Set down, word for word, the stretch of lines from the one containing "Wrap output in <instances>...</instances>. Give" to the end of the records below.
--- Given records ---
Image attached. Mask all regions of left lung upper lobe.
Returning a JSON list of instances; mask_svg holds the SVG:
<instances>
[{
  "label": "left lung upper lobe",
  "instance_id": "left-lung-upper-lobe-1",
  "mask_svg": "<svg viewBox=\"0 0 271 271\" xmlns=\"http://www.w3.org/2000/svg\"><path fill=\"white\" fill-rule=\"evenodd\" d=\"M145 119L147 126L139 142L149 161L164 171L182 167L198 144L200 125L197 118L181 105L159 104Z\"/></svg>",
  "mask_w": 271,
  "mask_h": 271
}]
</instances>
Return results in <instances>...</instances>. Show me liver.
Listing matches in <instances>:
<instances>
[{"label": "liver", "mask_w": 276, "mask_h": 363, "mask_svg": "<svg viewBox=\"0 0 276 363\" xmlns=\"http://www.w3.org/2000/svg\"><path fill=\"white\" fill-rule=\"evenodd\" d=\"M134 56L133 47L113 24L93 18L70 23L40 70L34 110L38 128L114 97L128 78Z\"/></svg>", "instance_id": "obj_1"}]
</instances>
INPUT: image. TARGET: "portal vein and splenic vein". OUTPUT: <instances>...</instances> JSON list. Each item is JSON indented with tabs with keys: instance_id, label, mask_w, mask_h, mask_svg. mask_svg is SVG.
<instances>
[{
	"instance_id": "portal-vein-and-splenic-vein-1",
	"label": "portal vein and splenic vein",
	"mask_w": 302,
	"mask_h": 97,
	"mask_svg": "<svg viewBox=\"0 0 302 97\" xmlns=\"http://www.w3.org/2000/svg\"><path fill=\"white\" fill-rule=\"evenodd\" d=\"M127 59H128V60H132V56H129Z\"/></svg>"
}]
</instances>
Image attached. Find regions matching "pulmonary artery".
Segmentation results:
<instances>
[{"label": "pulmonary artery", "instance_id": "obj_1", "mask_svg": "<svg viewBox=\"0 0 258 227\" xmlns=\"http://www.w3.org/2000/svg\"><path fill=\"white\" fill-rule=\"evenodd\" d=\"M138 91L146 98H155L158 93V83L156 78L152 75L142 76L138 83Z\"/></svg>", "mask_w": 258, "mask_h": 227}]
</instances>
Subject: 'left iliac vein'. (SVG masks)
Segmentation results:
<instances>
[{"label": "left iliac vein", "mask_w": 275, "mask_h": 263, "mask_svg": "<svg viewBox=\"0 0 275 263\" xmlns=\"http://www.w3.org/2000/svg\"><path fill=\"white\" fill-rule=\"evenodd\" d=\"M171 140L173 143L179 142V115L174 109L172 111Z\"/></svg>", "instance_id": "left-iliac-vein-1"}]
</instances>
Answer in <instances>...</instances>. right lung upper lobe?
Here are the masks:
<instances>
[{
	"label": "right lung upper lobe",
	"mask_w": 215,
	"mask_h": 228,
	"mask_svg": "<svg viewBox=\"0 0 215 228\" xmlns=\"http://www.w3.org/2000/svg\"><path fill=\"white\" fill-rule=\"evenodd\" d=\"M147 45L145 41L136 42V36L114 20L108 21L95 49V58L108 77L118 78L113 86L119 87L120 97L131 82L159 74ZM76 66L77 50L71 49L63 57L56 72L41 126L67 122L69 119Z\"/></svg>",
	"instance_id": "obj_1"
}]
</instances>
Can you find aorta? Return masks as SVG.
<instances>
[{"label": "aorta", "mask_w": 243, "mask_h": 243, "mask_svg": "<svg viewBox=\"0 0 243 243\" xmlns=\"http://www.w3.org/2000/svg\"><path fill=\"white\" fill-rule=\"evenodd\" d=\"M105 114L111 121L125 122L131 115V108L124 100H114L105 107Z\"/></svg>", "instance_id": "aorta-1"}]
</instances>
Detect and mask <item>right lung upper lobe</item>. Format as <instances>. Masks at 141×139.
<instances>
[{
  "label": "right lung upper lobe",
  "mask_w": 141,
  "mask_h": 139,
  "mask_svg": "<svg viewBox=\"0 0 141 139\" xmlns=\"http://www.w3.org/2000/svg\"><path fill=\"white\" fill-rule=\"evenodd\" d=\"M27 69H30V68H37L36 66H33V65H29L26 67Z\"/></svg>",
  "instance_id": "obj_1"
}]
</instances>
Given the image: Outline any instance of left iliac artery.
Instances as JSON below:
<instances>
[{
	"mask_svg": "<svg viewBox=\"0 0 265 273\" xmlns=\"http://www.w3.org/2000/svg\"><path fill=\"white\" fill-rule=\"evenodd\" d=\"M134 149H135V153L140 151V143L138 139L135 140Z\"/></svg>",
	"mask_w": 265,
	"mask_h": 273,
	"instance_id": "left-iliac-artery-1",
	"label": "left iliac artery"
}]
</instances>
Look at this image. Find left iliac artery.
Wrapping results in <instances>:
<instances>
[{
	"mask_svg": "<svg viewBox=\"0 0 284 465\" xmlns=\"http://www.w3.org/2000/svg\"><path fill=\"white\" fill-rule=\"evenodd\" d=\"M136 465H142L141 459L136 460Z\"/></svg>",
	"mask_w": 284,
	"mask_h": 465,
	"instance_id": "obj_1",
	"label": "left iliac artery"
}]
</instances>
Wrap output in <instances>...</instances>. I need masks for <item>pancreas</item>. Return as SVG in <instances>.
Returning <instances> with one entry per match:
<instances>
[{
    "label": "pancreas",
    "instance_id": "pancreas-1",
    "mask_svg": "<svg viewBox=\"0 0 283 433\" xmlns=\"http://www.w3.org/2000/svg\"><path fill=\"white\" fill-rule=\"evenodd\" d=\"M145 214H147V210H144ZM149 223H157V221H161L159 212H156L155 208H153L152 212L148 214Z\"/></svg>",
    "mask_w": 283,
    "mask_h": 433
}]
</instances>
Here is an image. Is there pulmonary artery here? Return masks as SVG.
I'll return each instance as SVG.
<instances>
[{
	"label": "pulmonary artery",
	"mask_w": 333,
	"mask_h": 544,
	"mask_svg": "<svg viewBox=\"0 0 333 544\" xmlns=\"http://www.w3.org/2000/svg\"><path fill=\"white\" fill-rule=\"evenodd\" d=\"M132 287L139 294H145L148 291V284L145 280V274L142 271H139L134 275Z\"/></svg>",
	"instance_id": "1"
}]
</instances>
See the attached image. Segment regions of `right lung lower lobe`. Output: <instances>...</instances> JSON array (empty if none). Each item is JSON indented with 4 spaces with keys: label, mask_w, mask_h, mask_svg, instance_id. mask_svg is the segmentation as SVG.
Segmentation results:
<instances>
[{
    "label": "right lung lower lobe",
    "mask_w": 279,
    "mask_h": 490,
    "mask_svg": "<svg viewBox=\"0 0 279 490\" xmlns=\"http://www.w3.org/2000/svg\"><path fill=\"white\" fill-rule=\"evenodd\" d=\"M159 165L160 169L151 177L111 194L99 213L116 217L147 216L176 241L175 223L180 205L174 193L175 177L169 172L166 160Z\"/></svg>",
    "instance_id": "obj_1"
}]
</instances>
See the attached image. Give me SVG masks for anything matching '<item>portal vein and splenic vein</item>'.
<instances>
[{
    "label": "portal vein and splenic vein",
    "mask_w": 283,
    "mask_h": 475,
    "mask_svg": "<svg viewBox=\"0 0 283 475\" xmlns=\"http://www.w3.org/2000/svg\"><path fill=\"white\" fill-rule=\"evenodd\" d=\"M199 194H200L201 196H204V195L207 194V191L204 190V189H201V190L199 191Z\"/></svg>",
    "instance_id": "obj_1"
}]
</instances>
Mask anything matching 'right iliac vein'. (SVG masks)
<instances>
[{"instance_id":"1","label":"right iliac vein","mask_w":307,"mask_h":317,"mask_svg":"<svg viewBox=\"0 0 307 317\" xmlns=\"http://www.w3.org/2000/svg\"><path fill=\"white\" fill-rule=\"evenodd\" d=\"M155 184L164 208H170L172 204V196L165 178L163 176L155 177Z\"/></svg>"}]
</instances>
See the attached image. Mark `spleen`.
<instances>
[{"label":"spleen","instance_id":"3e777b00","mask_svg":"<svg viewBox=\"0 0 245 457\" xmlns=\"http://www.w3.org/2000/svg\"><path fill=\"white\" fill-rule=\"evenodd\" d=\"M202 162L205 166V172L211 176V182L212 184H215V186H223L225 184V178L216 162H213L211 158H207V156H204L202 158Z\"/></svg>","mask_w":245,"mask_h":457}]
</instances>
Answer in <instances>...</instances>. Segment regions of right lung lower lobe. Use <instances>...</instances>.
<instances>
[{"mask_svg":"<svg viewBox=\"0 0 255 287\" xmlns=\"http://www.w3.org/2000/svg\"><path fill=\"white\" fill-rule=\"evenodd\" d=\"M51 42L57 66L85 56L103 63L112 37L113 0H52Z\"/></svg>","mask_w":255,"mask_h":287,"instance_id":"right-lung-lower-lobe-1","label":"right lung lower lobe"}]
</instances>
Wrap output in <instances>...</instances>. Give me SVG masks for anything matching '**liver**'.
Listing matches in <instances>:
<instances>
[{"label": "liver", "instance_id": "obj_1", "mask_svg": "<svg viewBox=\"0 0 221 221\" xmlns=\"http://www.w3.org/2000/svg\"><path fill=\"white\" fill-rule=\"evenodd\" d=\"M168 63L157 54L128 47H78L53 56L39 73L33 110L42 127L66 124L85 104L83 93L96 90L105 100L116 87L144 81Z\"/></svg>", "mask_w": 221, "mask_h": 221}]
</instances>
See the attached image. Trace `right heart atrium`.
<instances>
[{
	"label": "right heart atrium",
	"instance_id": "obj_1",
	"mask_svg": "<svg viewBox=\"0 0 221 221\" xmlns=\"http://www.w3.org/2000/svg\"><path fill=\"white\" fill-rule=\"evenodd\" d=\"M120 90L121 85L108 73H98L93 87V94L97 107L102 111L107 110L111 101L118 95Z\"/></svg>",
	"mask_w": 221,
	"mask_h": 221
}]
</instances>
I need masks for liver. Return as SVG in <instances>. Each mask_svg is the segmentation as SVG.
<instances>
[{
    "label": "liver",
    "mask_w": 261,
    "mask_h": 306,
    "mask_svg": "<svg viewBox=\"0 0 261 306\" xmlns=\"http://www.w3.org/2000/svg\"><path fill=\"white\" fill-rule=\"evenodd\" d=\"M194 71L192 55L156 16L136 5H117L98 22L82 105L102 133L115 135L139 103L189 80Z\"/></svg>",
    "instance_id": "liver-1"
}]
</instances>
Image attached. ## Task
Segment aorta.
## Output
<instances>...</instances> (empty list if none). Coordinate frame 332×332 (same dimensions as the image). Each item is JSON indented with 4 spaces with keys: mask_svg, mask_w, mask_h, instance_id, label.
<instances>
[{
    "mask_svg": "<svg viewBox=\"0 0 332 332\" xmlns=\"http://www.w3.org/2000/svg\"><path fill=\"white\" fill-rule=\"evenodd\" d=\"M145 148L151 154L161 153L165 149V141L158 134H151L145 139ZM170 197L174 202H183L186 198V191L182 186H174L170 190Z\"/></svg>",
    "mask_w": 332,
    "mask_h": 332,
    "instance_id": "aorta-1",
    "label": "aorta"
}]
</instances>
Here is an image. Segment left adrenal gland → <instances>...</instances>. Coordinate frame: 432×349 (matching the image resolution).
---
■ Completed exercise:
Wrap output in <instances>...</instances>. Give me SVG masks for anything matching '**liver**'.
Listing matches in <instances>:
<instances>
[{"label": "liver", "instance_id": "obj_1", "mask_svg": "<svg viewBox=\"0 0 221 221\" xmlns=\"http://www.w3.org/2000/svg\"><path fill=\"white\" fill-rule=\"evenodd\" d=\"M168 63L157 54L128 47H78L53 56L39 73L33 110L42 127L66 124L85 104L83 93L96 90L105 100L116 87L144 81Z\"/></svg>", "mask_w": 221, "mask_h": 221}]
</instances>
See the attached image. Trace `right heart atrium`.
<instances>
[{
	"label": "right heart atrium",
	"instance_id": "obj_1",
	"mask_svg": "<svg viewBox=\"0 0 221 221\" xmlns=\"http://www.w3.org/2000/svg\"><path fill=\"white\" fill-rule=\"evenodd\" d=\"M120 90L121 85L108 73H98L93 87V94L97 107L102 111L107 110L111 101L118 95Z\"/></svg>",
	"mask_w": 221,
	"mask_h": 221
}]
</instances>
I need masks for liver. Return as SVG in <instances>. Each mask_svg is the segmentation as SVG.
<instances>
[{
    "label": "liver",
    "mask_w": 261,
    "mask_h": 306,
    "mask_svg": "<svg viewBox=\"0 0 261 306\" xmlns=\"http://www.w3.org/2000/svg\"><path fill=\"white\" fill-rule=\"evenodd\" d=\"M194 71L192 55L156 16L136 5H117L98 22L82 105L102 133L115 135L139 103L189 80Z\"/></svg>",
    "instance_id": "liver-1"
}]
</instances>
Image attached. ## Task
Segment aorta.
## Output
<instances>...</instances> (empty list if none). Coordinate frame 332×332 (same dimensions as the image). Each item is JSON indented with 4 spaces with keys: mask_svg, mask_w, mask_h, instance_id, label.
<instances>
[{
    "mask_svg": "<svg viewBox=\"0 0 332 332\" xmlns=\"http://www.w3.org/2000/svg\"><path fill=\"white\" fill-rule=\"evenodd\" d=\"M145 148L151 154L161 153L165 149V141L158 134H151L145 139ZM170 197L174 202H183L186 198V191L182 186H174L170 190Z\"/></svg>",
    "mask_w": 332,
    "mask_h": 332,
    "instance_id": "aorta-1",
    "label": "aorta"
}]
</instances>
Here is an image. Segment left adrenal gland → <instances>...</instances>. Coordinate frame: 432×349 (matching the image resolution).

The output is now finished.